■ THE PROBLEM ■
The answer must be every line from the listing that holds the string "Search".

#### LISTED RECORDS

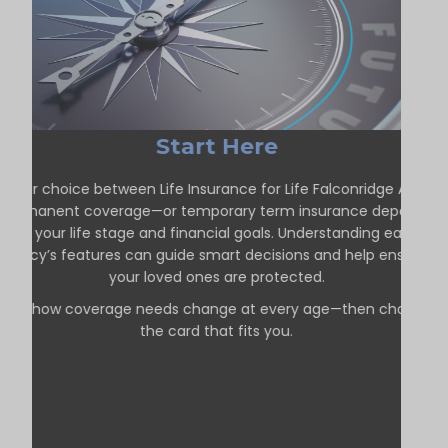
Start Here
Your choice between Life Insurance for Life Falconridge AB—
permanent coverage—or temporary term insurance depends
on your life stage and financial goals. Understanding each
policy’s features can guide smart decisions and help ensure
your loved ones are protected.
See how coverage needs change at every age—then choose
the card that fits you.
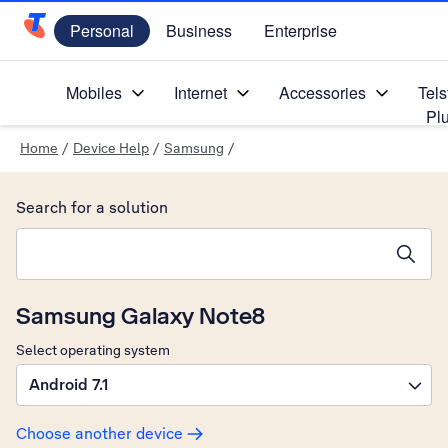
Personal
Business
Enterprise
Telstra Personal Home Page
Mobiles
Internet
Accessories
Tels
Pl
Home
/
Device Help
/
Samsung
/
Search for a solution
Search suggestions will appear below the field as you type
Samsung Galaxy Note8
Select operating system
Android 7.1
Choose another device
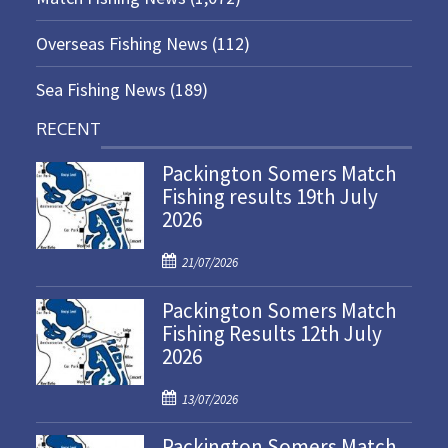
Overseas Fishing News
(112)
Sea Fishing News
(189)
RECENT
Packington Somers Match
Fishing results 19th July
2026
P
21/07/2026
o
Packington Somers Match
s
Fishing Results 12th July
t
2026
e
d
P
o
13/07/2026
o
n
Packington Somers Match
s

########

■ WRITTEN RESPONSE ■
Search for a solution
Search suggestions will appear below the field as you type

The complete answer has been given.